▶ [About this task]
When you copy from the entries that follow, take only the lines from the one with "Optimiertes Design" down to the one with "VERGLEICHEN", keeping both ends and dropping every picture.

▶ [The data]

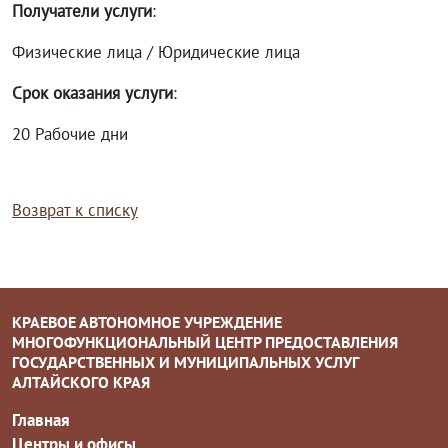
Получатели услуги
:
Физические лица / Юридические лица
Срок оказания услуги
:
20 Рабочие дни
Возврат к списку
КРАЕВОЕ АВТОНОМНОЕ УЧРЕЖДЕНИЕ
МНОГОФУНКЦИОНАЛЬНЫЙ ЦЕНТР ПРЕДОСТАВЛЕНИЯ
ГОСУДАРСТВЕННЫХ И МУНИЦИПАЛЬНЫХ УСЛУГ
АЛТАЙСКОГО КРАЯ
Главная
Центры и офисы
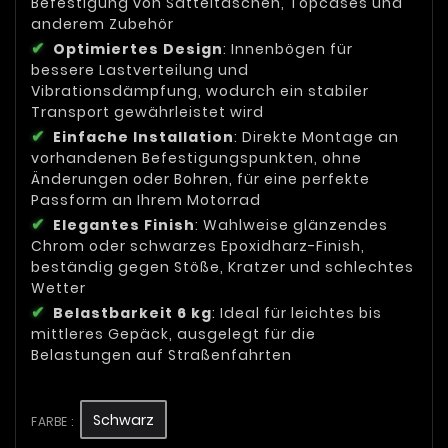
Befestigung von Satteltaschen, Topcases und
anderem Zubehör
Optimiertes Design
: Innenbögen für
bessere Lastverteilung und
Vibrationsdämpfung, wodurch ein stabiler
Transport gewährleistet wird
Einfache Installation
: Direkte Montage an
vorhandenen Befestigungspunkten, ohne
Änderungen oder Bohren, für eine perfekte
Passform an Ihrem Motorrad
Elegantes Finish
: Wahlweise glänzendes
Chrom oder schwarzes Epoxidharz-Finish,
beständig gegen Stöße, Kratzer und schlechtes
Wetter
Belastbarkeit 6 kg
: Ideal für leichtes bis
mittleres Gepäck, ausgelegt für die
Belastungen auf Straßenfahrten
Schwarz
FARBE :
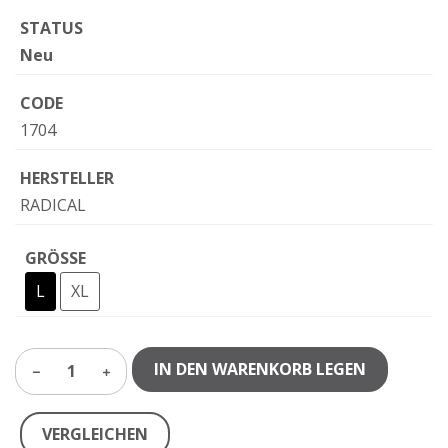
STATUS
Neu
CODE
1704
HERSTELLER
RADICAL
GRÖSSE
L
XL
IN DEN WARENKORB LEGEN
1
VERGLEICHEN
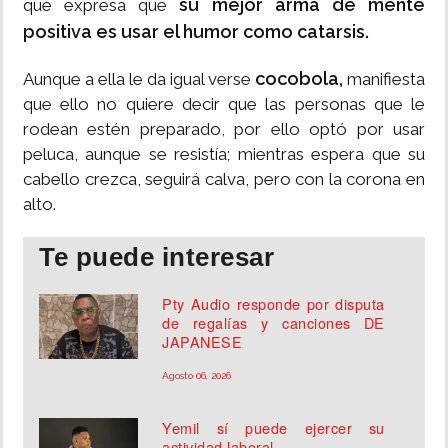
su mejor arma de mente
que expresa que
positiva es usar el humor como catarsis.
cocobola,
Aunque a ella le da igual verse
manifiesta
que ello no quiere decir que las personas que le
rodean estén preparado, por ello optó por usar
peluca, aunque se resistía; mientras espera que su
cabello crezca, seguirá calva, pero con la corona en
alto.
Te puede interesar
Pty Audio responde por disputa
de regalías y canciones DE
JAPANESE
Agosto 06, 2026
Yemil sí puede ejercer su
actividad laboral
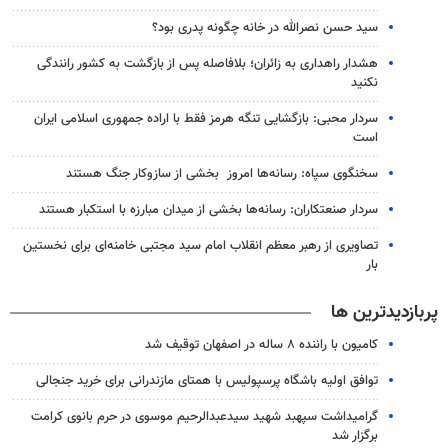
سید حسن نصرالله در خانه چگونه پدری بود؟
هشدار راهداری به زائران؛ بلافاصله پس از بازگشت به کشور رانندگی
نکنید
سردار محبی: بازگشایی تنگه‌ هرمز فقط با اراده جمهوری اسلامی ایران
است
سخنگوی سپاه: رسانه‌ها امروز بخشی از سازوکار جنگ هستند
سردار صنعتکاران: رسانه‌ها بخشی از میدان مبارزه با استکبار هستند
تصاویری از رهبر معظم انقلاب امام سید مجتبی خامنه‌ای برای نخستین
بار
پربازدیدترین ها
کامیون با راننده ۸ ساله در اصفهان توقیف شد
توافق اولیه باشگاه پرسپولیس با همتای مازندرانی برای خرید جنجالی
گرامیداشت سپهبد شهید سیدعبدالرحیم موسوی در حرم بانوی کرامت
برگزار شد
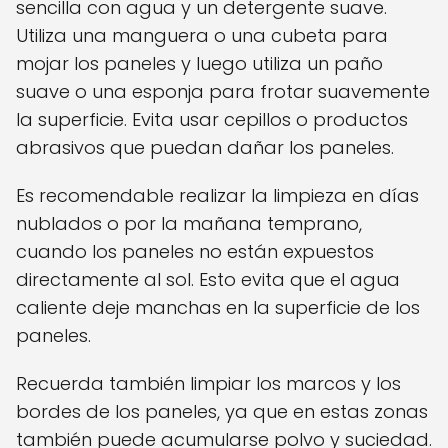
sencilla con agua y un detergente suave.
Utiliza una manguera o una cubeta para
mojar los paneles y luego utiliza un paño
suave o una esponja para frotar suavemente
la superficie. Evita usar cepillos o productos
abrasivos que puedan dañar los paneles.
Es recomendable realizar la limpieza en días
nublados o por la mañana temprano,
cuando los paneles no están expuestos
directamente al sol. Esto evita que el agua
caliente deje manchas en la superficie de los
paneles.
Recuerda también limpiar los marcos y los
bordes de los paneles, ya que en estas zonas
también puede acumularse polvo y suciedad.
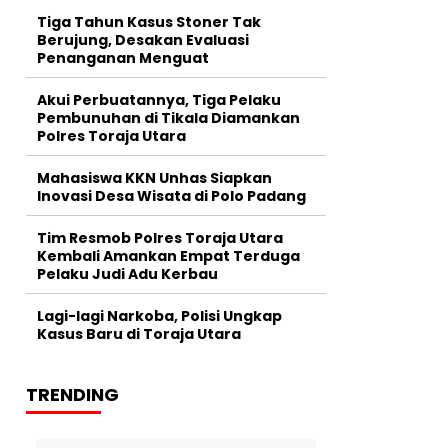
Tiga Tahun Kasus Stoner Tak
Berujung, Desakan Evaluasi
Penanganan Menguat
Akui Perbuatannya, Tiga Pelaku
Pembunuhan di Tikala Diamankan
Polres Toraja Utara
Mahasiswa KKN Unhas Siapkan
Inovasi Desa Wisata di Polo Padang
Tim Resmob Polres Toraja Utara
Kembali Amankan Empat Terduga
Pelaku Judi Adu Kerbau
Lagi-lagi Narkoba, Polisi Ungkap
Kasus Baru di Toraja Utara
TRENDING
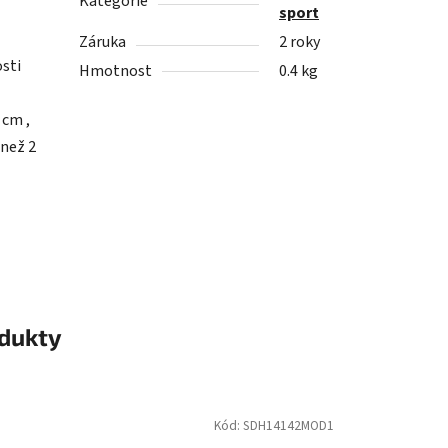
Kategorie
sport
Záruka
2 roky
osti
Hmotnost
0.4 kg
 cm ,
 než 2
odukty
Kód:
SDH14142MOD1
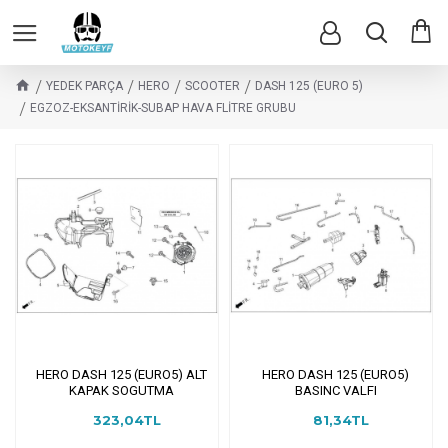
YEDEK PARÇA
HERO
SCOOTER
DASH 125 (EURO 5)
EGZOZ-EKSANTİRİK-SUBAP HAVA FLİTRE GRUBU
HERO DASH 125 (EURO5) ALT
HERO DASH 125 (EURO5)
KAPAK SOGUTMA
BASINC VALFI
323,04TL
81,34TL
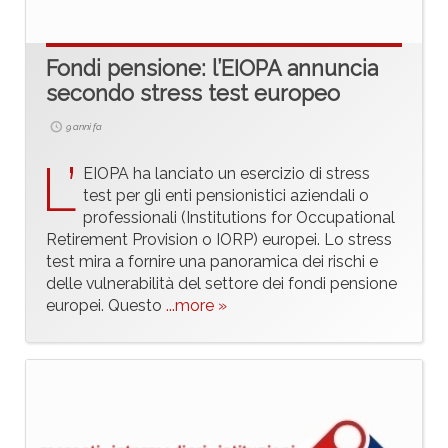
Fondi pensione: l’EIOPA annuncia
secondo stress test europeo
9 anni fa
L’
EIOPA ha lanciato un esercizio di stress
test per gli enti pensionistici aziendali o
professionali (Institutions for Occupational
Retirement Provision o IORP) europei. Lo stress
test mira a fornire una panoramica dei rischi e
delle vulnerabilità del settore dei fondi pensione
europei. Questo
...more »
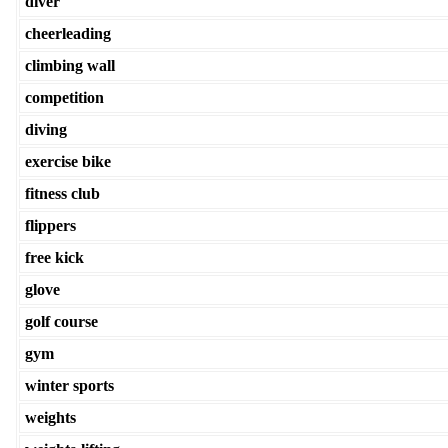
diver
cheerleading
climbing wall
competition
diving
exercise bike
fitness club
flippers
free kick
glove
golf course
gym
winter sports
weights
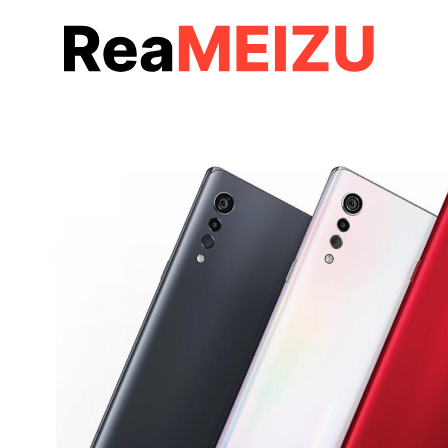
コ
ン
テ
ン
ツ
へ
移
動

▶ [Answer section]
Optimiertes Design
: Innenbögen für
bessere Lastverteilung und
Vibrationsdämpfung, wodurch ein stabiler
Transport gewährleistet wird
Einfache Installation
: Direkte Montage an
vorhandenen Befestigungspunkten, ohne
Änderungen oder Bohren, für eine perfekte
Passform an Ihrem Motorrad
Elegantes Finish
: Wahlweise glänzendes
Chrom oder schwarzes Epoxidharz-Finish,
beständig gegen Stöße, Kratzer und schlechtes
Wetter
Belastbarkeit 6 kg
: Ideal für leichtes bis
mittleres Gepäck, ausgelegt für die
Belastungen auf Straßenfahrten
Schwarz
FARBE :
STATUS
Neu
CODE
1704
HERSTELLER
RADICAL
GRÖSSE
L
XL
IN DEN WARENKORB LEGEN
1
VERGLEICHEN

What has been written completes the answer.